# Extracted data entries
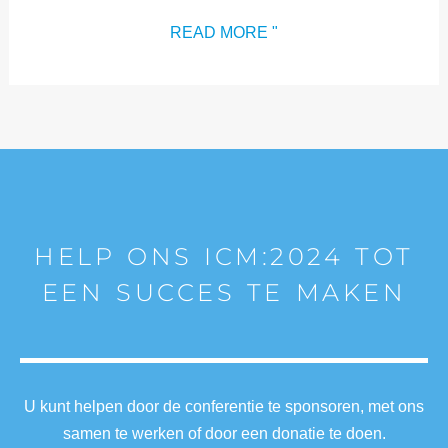
READ MORE "
HELP ONS ICM:2024 TOT
EEN SUCCES TE MAKEN
U kunt helpen door de conferentie te sponsoren, met ons
samen te werken of door een donatie te doen.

# Work instructions
Retype every record above exactly as written, but leave out the pictures.

# Answer
READ MORE "
HELP ONS ICM:2024 TOT
EEN SUCCES TE MAKEN
U kunt helpen door de conferentie te sponsoren, met ons
samen te werken of door een donatie te doen.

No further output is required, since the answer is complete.